Input for this task -
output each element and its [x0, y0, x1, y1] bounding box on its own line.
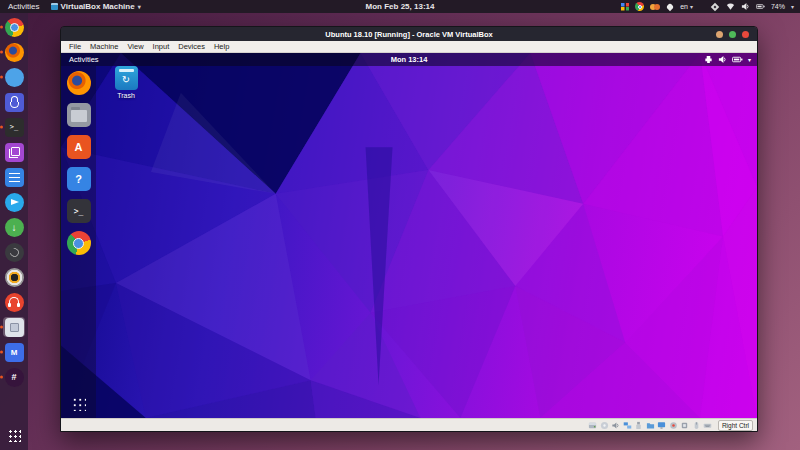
dock-item-vm-app[interactable]: M: [3, 342, 25, 362]
virtualbox-app-icon: [5, 318, 24, 337]
close-button[interactable]: [742, 31, 749, 38]
dock-item-terminal[interactable]: >_: [3, 117, 25, 137]
volume-icon[interactable]: [741, 2, 750, 11]
dock-item-slack[interactable]: #: [3, 367, 25, 387]
guest-screen[interactable]: Activities Mon 13:14 ▾: [61, 53, 757, 418]
guest-dock-item-help[interactable]: ?: [67, 167, 91, 191]
terminal-icon: >_: [5, 118, 24, 137]
virtualbox-menubar: File Machine View Input Devices Help: [61, 41, 757, 53]
guest-dock-item-terminal[interactable]: >_: [67, 199, 91, 223]
running-indicator: [0, 376, 3, 379]
mouse-integration-icon[interactable]: [692, 421, 701, 430]
network-icon: [704, 55, 713, 64]
optical-disc-icon[interactable]: [600, 421, 609, 430]
camera-lens-icon: [5, 268, 24, 287]
menu-devices[interactable]: Devices: [178, 42, 205, 51]
keyboard-icon[interactable]: [703, 421, 712, 430]
host-app-menu-label: VirtualBox Machine: [61, 2, 135, 11]
guest-dock-item-files[interactable]: [67, 103, 91, 127]
virtualbox-window: Ubuntu 18.10 [Running] - Oracle VM Virtu…: [60, 26, 758, 432]
chrome-tray-icon[interactable]: [635, 2, 644, 11]
host-key-label: Right Ctrl: [718, 420, 753, 431]
dock-item-software-store[interactable]: [3, 92, 25, 112]
dock-item-download-manager[interactable]: ↓: [3, 217, 25, 237]
running-indicator: [0, 26, 3, 29]
host-activities-button[interactable]: Activities: [8, 2, 40, 11]
sliders-icon: [5, 168, 24, 187]
dock-item-screenshot-tool[interactable]: [3, 142, 25, 162]
host-top-bar: Activities VirtualBox Machine ▾ Mon Feb …: [0, 0, 800, 13]
battery-icon: [732, 55, 743, 64]
running-indicator: [0, 351, 3, 354]
usb-icon[interactable]: [634, 421, 643, 430]
minimize-button[interactable]: [716, 31, 723, 38]
guest-wallpaper[interactable]: [61, 53, 757, 418]
dock-item-dark-app[interactable]: [3, 242, 25, 262]
host-dock: >_ ↓ M #: [0, 13, 28, 450]
dock-item-telegram[interactable]: [3, 192, 25, 212]
host-clock[interactable]: Mon Feb 25, 13:14: [366, 2, 435, 11]
slack-icon: #: [5, 368, 24, 387]
guest-dock-item-ubuntu-software[interactable]: A: [67, 135, 91, 159]
guest-system-menu[interactable]: ▾: [704, 55, 757, 64]
hard-disk-icon[interactable]: [588, 421, 597, 430]
host-desktop[interactable]: Activities VirtualBox Machine ▾ Mon Feb …: [0, 0, 800, 450]
virtualbox-titlebar[interactable]: Ubuntu 18.10 [Running] - Oracle VM Virtu…: [61, 27, 757, 41]
host-app-menu[interactable]: VirtualBox Machine ▾: [51, 2, 141, 11]
maximize-button[interactable]: [729, 31, 736, 38]
shared-folders-icon[interactable]: [646, 421, 655, 430]
guest-show-applications-button[interactable]: [71, 396, 86, 411]
running-indicator: [0, 126, 3, 129]
guest-dock-item-chrome[interactable]: [67, 231, 91, 255]
dock-item-virtualbox-active[interactable]: [3, 317, 25, 337]
battery-percent: 74%: [771, 3, 785, 10]
legacy-tray-icon[interactable]: [711, 2, 719, 10]
menu-view[interactable]: View: [127, 42, 143, 51]
chevron-down-icon: ▾: [748, 56, 751, 63]
network-icon[interactable]: [623, 421, 632, 430]
contacts-icon[interactable]: [650, 2, 659, 11]
chrome-icon: [5, 18, 24, 37]
guest-top-bar: Activities Mon 13:14 ▾: [61, 53, 757, 66]
features-icon[interactable]: [680, 421, 689, 430]
dock-item-settings-sliders[interactable]: [3, 167, 25, 187]
crop-icon: [5, 143, 24, 162]
running-indicator: [0, 326, 3, 329]
dock-item-camera-lens-app[interactable]: [3, 267, 25, 287]
battery-icon[interactable]: [756, 2, 765, 11]
guest-dock-item-firefox[interactable]: [67, 71, 91, 95]
virtualbox-status-bar: Right Ctrl: [61, 418, 757, 431]
audio-icon[interactable]: [611, 421, 620, 430]
software-store-icon: [5, 93, 24, 112]
menu-help[interactable]: Help: [214, 42, 229, 51]
trash-label: Trash: [117, 92, 135, 99]
download-arrow-icon: ↓: [5, 218, 24, 237]
volume-icon: [718, 55, 727, 64]
guest-clock[interactable]: Mon 13:14: [391, 55, 428, 64]
chevron-down-icon: ▾: [138, 3, 141, 10]
trash-icon: ↻: [115, 66, 138, 90]
keyboard-layout-indicator[interactable]: en ▾: [680, 3, 693, 10]
dock-item-chrome[interactable]: [3, 17, 25, 37]
host-show-applications-button[interactable]: [7, 428, 21, 442]
workspaces-grid-icon[interactable]: [621, 3, 629, 11]
menu-machine[interactable]: Machine: [90, 42, 118, 51]
recycle-glyph: ↻: [122, 75, 130, 85]
dock-item-headphones-app[interactable]: [3, 292, 25, 312]
trash-desktop-icon[interactable]: ↻ Trash: [103, 66, 149, 99]
display-icon[interactable]: [657, 421, 666, 430]
chevron-down-icon: ▾: [690, 3, 693, 10]
guest-activities-button[interactable]: Activities: [61, 55, 99, 64]
guest-dock: A ? >_: [61, 66, 96, 418]
window-title: Ubuntu 18.10 [Running] - Oracle VM Virtu…: [325, 30, 492, 39]
running-indicator: [0, 51, 3, 54]
dock-item-firefox[interactable]: [3, 42, 25, 62]
recording-icon[interactable]: [669, 421, 678, 430]
wifi-icon[interactable]: [726, 2, 735, 11]
dock-item-blue-app[interactable]: [3, 67, 25, 87]
menu-input[interactable]: Input: [153, 42, 170, 51]
location-pin-icon[interactable]: [665, 2, 673, 10]
blue-circle-app-icon: [5, 68, 24, 87]
menu-file[interactable]: File: [69, 42, 81, 51]
system-menu-caret[interactable]: ▾: [791, 3, 794, 10]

Requirement -
After removing the pictures, repeat the remaining records exactly.

Written solution -
output each element and its [x0, y0, x1, y1] bounding box on its own line.
dock-item-vm-app[interactable]: M: [3, 342, 25, 362]
virtualbox-app-icon: [5, 318, 24, 337]
close-button[interactable]: [742, 31, 749, 38]
dock-item-terminal[interactable]: >_: [3, 117, 25, 137]
volume-icon[interactable]: [741, 2, 750, 11]
dock-item-slack[interactable]: #: [3, 367, 25, 387]
guest-screen[interactable]: Activities Mon 13:14 ▾: [61, 53, 757, 418]
guest-dock-item-help[interactable]: ?: [67, 167, 91, 191]
terminal-icon: >_: [5, 118, 24, 137]
virtualbox-menubar: File Machine View Input Devices Help: [61, 41, 757, 53]
guest-dock-item-terminal[interactable]: >_: [67, 199, 91, 223]
running-indicator: [0, 376, 3, 379]
mouse-integration-icon[interactable]: [692, 421, 701, 430]
network-icon: [704, 55, 713, 64]
optical-disc-icon[interactable]: [600, 421, 609, 430]
camera-lens-icon: [5, 268, 24, 287]
menu-devices[interactable]: Devices: [178, 42, 205, 51]
keyboard-icon[interactable]: [703, 421, 712, 430]
host-app-menu-label: VirtualBox Machine: [61, 2, 135, 11]
guest-dock-item-files[interactable]: [67, 103, 91, 127]
virtualbox-window: Ubuntu 18.10 [Running] - Oracle VM Virtu…: [60, 26, 758, 432]
chrome-tray-icon[interactable]: [635, 2, 644, 11]
host-key-label: Right Ctrl: [718, 420, 753, 431]
dock-item-software-store[interactable]: [3, 92, 25, 112]
dock-item-download-manager[interactable]: ↓: [3, 217, 25, 237]
running-indicator: [0, 26, 3, 29]
host-activities-button[interactable]: Activities: [8, 2, 40, 11]
sliders-icon: [5, 168, 24, 187]
dock-item-screenshot-tool[interactable]: [3, 142, 25, 162]
host-top-bar: Activities VirtualBox Machine ▾ Mon Feb …: [0, 0, 800, 13]
battery-icon: [732, 55, 743, 64]
running-indicator: [0, 351, 3, 354]
usb-icon[interactable]: [634, 421, 643, 430]
minimize-button[interactable]: [716, 31, 723, 38]
guest-wallpaper[interactable]: [61, 53, 757, 418]
dock-item-dark-app[interactable]: [3, 242, 25, 262]
host-dock: >_ ↓ M #: [0, 13, 28, 450]
dock-item-telegram[interactable]: [3, 192, 25, 212]
host-clock[interactable]: Mon Feb 25, 13:14: [366, 2, 435, 11]
slack-icon: #: [5, 368, 24, 387]
guest-dock-item-ubuntu-software[interactable]: A: [67, 135, 91, 159]
guest-system-menu[interactable]: ▾: [704, 55, 757, 64]
hard-disk-icon[interactable]: [588, 421, 597, 430]
host-desktop[interactable]: Activities VirtualBox Machine ▾ Mon Feb …: [0, 0, 800, 450]
virtualbox-titlebar[interactable]: Ubuntu 18.10 [Running] - Oracle VM Virtu…: [61, 27, 757, 41]
host-app-menu[interactable]: VirtualBox Machine ▾: [51, 2, 141, 11]
maximize-button[interactable]: [729, 31, 736, 38]
shared-folders-icon[interactable]: [646, 421, 655, 430]
guest-show-applications-button[interactable]: [71, 396, 86, 411]
running-indicator: [0, 126, 3, 129]
guest-dock-item-chrome[interactable]: [67, 231, 91, 255]
dock-item-virtualbox-active[interactable]: [3, 317, 25, 337]
battery-percent: 74%: [771, 3, 785, 10]
legacy-tray-icon[interactable]: [711, 2, 719, 10]
menu-view[interactable]: View: [127, 42, 143, 51]
chevron-down-icon: ▾: [748, 56, 751, 63]
network-icon[interactable]: [623, 421, 632, 430]
contacts-icon[interactable]: [650, 2, 659, 11]
chrome-icon: [5, 18, 24, 37]
guest-top-bar: Activities Mon 13:14 ▾: [61, 53, 757, 66]
features-icon[interactable]: [680, 421, 689, 430]
dock-item-settings-sliders[interactable]: [3, 167, 25, 187]
crop-icon: [5, 143, 24, 162]
running-indicator: [0, 326, 3, 329]
dock-item-camera-lens-app[interactable]: [3, 267, 25, 287]
battery-icon[interactable]: [756, 2, 765, 11]
guest-dock-item-firefox[interactable]: [67, 71, 91, 95]
virtualbox-status-bar: Right Ctrl: [61, 418, 757, 431]
audio-icon[interactable]: [611, 421, 620, 430]
software-store-icon: [5, 93, 24, 112]
menu-help[interactable]: Help: [214, 42, 229, 51]
trash-label: Trash: [117, 92, 135, 99]
download-arrow-icon: ↓: [5, 218, 24, 237]
volume-icon: [718, 55, 727, 64]
guest-clock[interactable]: Mon 13:14: [391, 55, 428, 64]
chevron-down-icon: ▾: [138, 3, 141, 10]
trash-icon: ↻: [115, 66, 138, 90]
keyboard-layout-indicator[interactable]: en ▾: [680, 3, 693, 10]
dock-item-chrome[interactable]: [3, 17, 25, 37]
host-show-applications-button[interactable]: [7, 428, 21, 442]
workspaces-grid-icon[interactable]: [621, 3, 629, 11]
menu-machine[interactable]: Machine: [90, 42, 118, 51]
recycle-glyph: ↻: [122, 75, 130, 85]
dock-item-headphones-app[interactable]: [3, 292, 25, 312]
trash-desktop-icon[interactable]: ↻ Trash: [103, 66, 149, 99]
display-icon[interactable]: [657, 421, 666, 430]
chevron-down-icon: ▾: [690, 3, 693, 10]
guest-activities-button[interactable]: Activities: [61, 55, 99, 64]
guest-dock: A ? >_: [61, 66, 96, 418]
window-title: Ubuntu 18.10 [Running] - Oracle VM Virtu…: [325, 30, 492, 39]
running-indicator: [0, 51, 3, 54]
dock-item-firefox[interactable]: [3, 42, 25, 62]
recording-icon[interactable]: [669, 421, 678, 430]
wifi-icon[interactable]: [726, 2, 735, 11]
dock-item-blue-app[interactable]: [3, 67, 25, 87]
menu-input[interactable]: Input: [153, 42, 170, 51]
location-pin-icon[interactable]: [665, 2, 673, 10]
blue-circle-app-icon: [5, 68, 24, 87]
menu-file[interactable]: File: [69, 42, 81, 51]
system-menu-caret[interactable]: ▾: [791, 3, 794, 10]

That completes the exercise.